In April, I watched Gruevski deliver a press conference at VMRO’s headquarters in Skopje. He was doing so in the capacity of a private individual; last June, under pressure from the EU, Gruevski stepped down from power in the midst of a vast wiretapping scandal that has marred Macedonia in political chaos for over a year now.
He struck me as a rather buffoonish man—a Balkan politician sodden with a power whose source, geography, he misattributed to his own abilities. His small frame bobbed around the podium as a phalanx of state-approved media jostled their hands in the air. What did he think about the refugee crisis? Macedonia was defending the EU from itself. What about the EU forcing him out of power? It was a NATO ploy to undermine Macedonia. Did he worry about the prospects of losing at the polls? No, the opposition was bankrolled by George Soros’s Open Society Foundations. Gruevski spoke unhurriedly and with no great attempt at conviction. As he saw it, it was merely the banal truth.

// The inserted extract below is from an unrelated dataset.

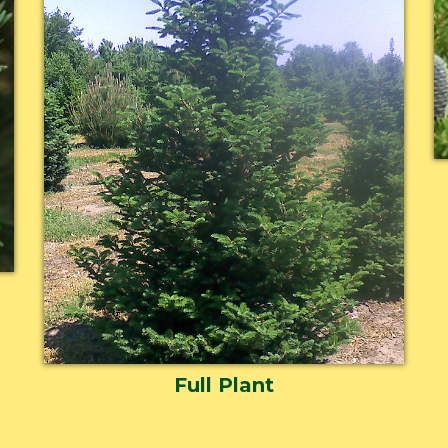
Full Plant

IN 2003, Gruevski became the head of VMRO. “He was just a technocrat. Unconfrontational, uninterested in history or politics,” the party’s founder, Ljubčo Georgievski, the former Macedonian prime minister, told me. By the time Gruevski became prime minister three years later, Georgievski and the old Yugoslav generation within VMRO had been cleared out. Gruevski brought in Macedonians from the diaspora who grasped how to build the rudiments of a market economy. The Ministry of Foreign Investment went to Vele Samak, a former Microsoft executive from Seattle, and Gligor Tashkovich, the former manager of an oil pipeline in Bulgaria. Information Technology went to Ivo Ivanovski, a former IT manager of a Plexiglas company in Ohio. Immediately surrounding Gruevski is a small circle of advisers known throughout Macedonia as the Familija. His best man, Zoran Stavreski, a six-year veteran of the World Bank, runs Macedonia’s economy. His cousin, Sašo Mijalkov, a security consultant who allegedly oversaw a labyrinth of criminal enterprises in the Czech Republic throughout the 1990s, is his spy chief. No one has accused Gruevski of shirking duties toward clan and kin.